A declaração ocorre após o presidente do STF antecipar seu retorno a Brasília para medir a temperatura interna do tribunal e buscar uma solução para o desgaste da imagem da instituição.

Saída estratégica

Dentro do STF, magistrados defendem que o envio do caso para a justiça comum seria uma “saída honrosa” para Toffoli. O movimento permitiria afastar o foco das críticas sobre o ministro e preservar a validade das decisões tomadas até o momento. A estratégia se baseia na possível falta de evidências contra o deputado João Carlos Bacelar (PL-BA).

Foi a menção ao parlamentar, detentor de foro privilegiado, que deslocou para o Supremo as investigações da Operação Compliance Zero, que apura fraudes em fundos de pensão e tem como alvo o dono do banco, Daniel Vorcaro. Se a participação de Bacelar for descartada, cessa a justificativa jurídica para a permanência do caso no tribunal.
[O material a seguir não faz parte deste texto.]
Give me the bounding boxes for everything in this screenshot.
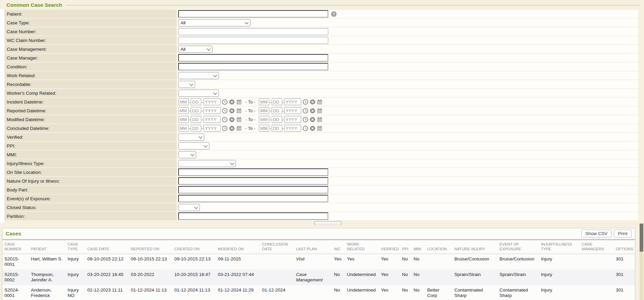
clock-icon[interactable]	[222, 99, 228, 105]
column-header[interactable]: REPORTED ON	[129, 240, 172, 254]
clock-icon[interactable]	[303, 108, 308, 114]
clear-icon[interactable]	[310, 99, 315, 105]
clock-icon[interactable]	[222, 117, 228, 122]
text-input[interactable]	[178, 37, 328, 44]
print-button[interactable]: Print	[614, 230, 631, 237]
calendar-icon[interactable]	[317, 125, 323, 131]
column-header[interactable]: CASE TYPE	[66, 240, 85, 254]
text-input[interactable]	[178, 186, 328, 193]
column-header[interactable]: INJURY/ILLNESS TYPE	[539, 240, 580, 254]
select-dropdown[interactable]	[178, 151, 196, 158]
clear-icon[interactable]	[310, 108, 315, 114]
table-row[interactable]: S2015-0001Hart, William S.Injury09-10-20…	[2, 254, 635, 269]
scrollbar-thumb[interactable]	[640, 224, 643, 252]
cell-nature-injury: Sprain/Strain	[452, 270, 497, 285]
column-header[interactable]: MMI	[412, 240, 425, 254]
select-dropdown[interactable]	[178, 142, 209, 149]
calendar-icon[interactable]	[236, 108, 242, 114]
to-day-input[interactable]	[272, 116, 282, 123]
clock-icon[interactable]	[222, 108, 228, 114]
cell-case-date: 09-10-2015 22:12	[85, 254, 129, 269]
select-dropdown[interactable]	[178, 160, 236, 167]
calendar-icon[interactable]	[236, 125, 242, 131]
from-year-input[interactable]	[204, 107, 221, 114]
text-input[interactable]	[178, 177, 328, 185]
column-header[interactable]: WC	[332, 240, 345, 254]
select-dropdown[interactable]	[178, 90, 219, 97]
clear-icon[interactable]	[229, 99, 235, 105]
show-csv-button[interactable]: Show CSV	[581, 230, 611, 237]
column-header[interactable]: WORK RELATED	[345, 240, 379, 254]
text-input[interactable]	[178, 212, 328, 220]
from-year-input[interactable]	[204, 116, 221, 123]
clear-icon[interactable]	[229, 125, 235, 131]
text-input[interactable]	[178, 168, 328, 176]
from-day-input[interactable]	[191, 116, 201, 123]
table-row[interactable]: S2015-0002Thompson, Jennifer A.Injury03-…	[2, 270, 635, 285]
to-month-input[interactable]	[259, 98, 269, 105]
from-day-input[interactable]	[191, 98, 201, 105]
column-header[interactable]: MODIFIED ON	[216, 240, 260, 254]
text-input[interactable]	[178, 195, 328, 202]
select-dropdown[interactable]	[178, 204, 200, 211]
from-month-input[interactable]	[178, 98, 189, 105]
from-year-input[interactable]	[204, 125, 221, 132]
text-input[interactable]	[178, 28, 328, 35]
column-header[interactable]: CASE MANAGERS	[580, 240, 614, 254]
table-row[interactable]: S2024-0001Anderson, FrederickInjury NO02…	[2, 285, 635, 300]
from-year-input[interactable]	[204, 98, 221, 105]
to-day-input[interactable]	[272, 107, 282, 114]
chevron-down-icon	[207, 47, 210, 50]
select-dropdown[interactable]	[178, 134, 204, 141]
column-header[interactable]: LOCATION	[425, 240, 452, 254]
clock-icon[interactable]	[303, 117, 308, 122]
clock-icon[interactable]	[303, 125, 308, 131]
page-scrollbar[interactable]	[640, 224, 643, 300]
column-header[interactable]: PATIENT	[29, 240, 65, 254]
clock-icon[interactable]	[303, 99, 308, 105]
from-month-input[interactable]	[178, 116, 189, 123]
column-header[interactable]: CREATED ON	[172, 240, 216, 254]
select-dropdown[interactable]	[178, 81, 195, 88]
search-button[interactable]	[314, 221, 341, 225]
column-header[interactable]: NATURE INJURY	[452, 240, 497, 254]
column-header[interactable]: CONCLUSION DATE	[260, 240, 294, 254]
calendar-icon[interactable]	[236, 117, 242, 122]
column-header[interactable]: OPTIONS	[614, 240, 635, 254]
to-month-input[interactable]	[259, 125, 269, 132]
to-year-input[interactable]	[284, 116, 301, 123]
column-header[interactable]: EVENT OF EXPOSURE	[498, 240, 539, 254]
text-input[interactable]	[178, 10, 328, 18]
select-dropdown[interactable]: All	[178, 19, 250, 26]
clear-icon[interactable]	[310, 125, 315, 131]
to-month-input[interactable]	[259, 116, 269, 123]
column-header[interactable]: VERIFIED	[379, 240, 400, 254]
column-header[interactable]: PPI	[400, 240, 412, 254]
to-year-input[interactable]	[284, 107, 301, 114]
calendar-icon[interactable]	[236, 99, 242, 105]
to-year-input[interactable]	[284, 98, 301, 105]
text-input[interactable]	[178, 54, 328, 62]
column-header[interactable]: CASE NUMBER	[2, 240, 29, 254]
from-month-input[interactable]	[178, 107, 189, 114]
clear-icon[interactable]	[229, 117, 235, 122]
help-icon[interactable]: ?	[331, 11, 337, 17]
select-dropdown[interactable]: All	[178, 46, 212, 53]
from-day-input[interactable]	[191, 125, 201, 132]
clear-icon[interactable]	[229, 108, 235, 114]
to-day-input[interactable]	[272, 98, 282, 105]
column-header[interactable]: LAST PLAN	[294, 240, 332, 254]
from-month-input[interactable]	[178, 125, 189, 132]
to-month-input[interactable]	[259, 107, 269, 114]
select-dropdown[interactable]	[178, 72, 219, 79]
to-day-input[interactable]	[272, 125, 282, 132]
clear-icon[interactable]	[310, 117, 315, 122]
clock-icon[interactable]	[222, 125, 228, 131]
from-day-input[interactable]	[191, 107, 201, 114]
calendar-icon[interactable]	[317, 117, 323, 122]
calendar-icon[interactable]	[317, 108, 323, 114]
column-header[interactable]: CASE DATE	[85, 240, 129, 254]
to-year-input[interactable]	[284, 125, 301, 132]
calendar-icon[interactable]	[317, 99, 323, 105]
text-input[interactable]	[178, 63, 328, 70]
Toffoli, no entanto, resiste. A interlocutores, ele nega qualquer impedimento legal ou motivo de foro íntimo para deixar o processo. O ministro tem sido alvo de pressão após revelações de que viajou em um jatinho particular com um dos advogados da causa e de que familiares seus possuem negócios associados a um fundo ligado ao Master.

Código de Conduta

Em meio ao embate, Fachin tenta acelerar a aprovação de um Código de Conduta para o STF. O objetivo é estabelecer parâmetros claros para a relação de ministros com partes interessadas, agendas de eventos e transparência.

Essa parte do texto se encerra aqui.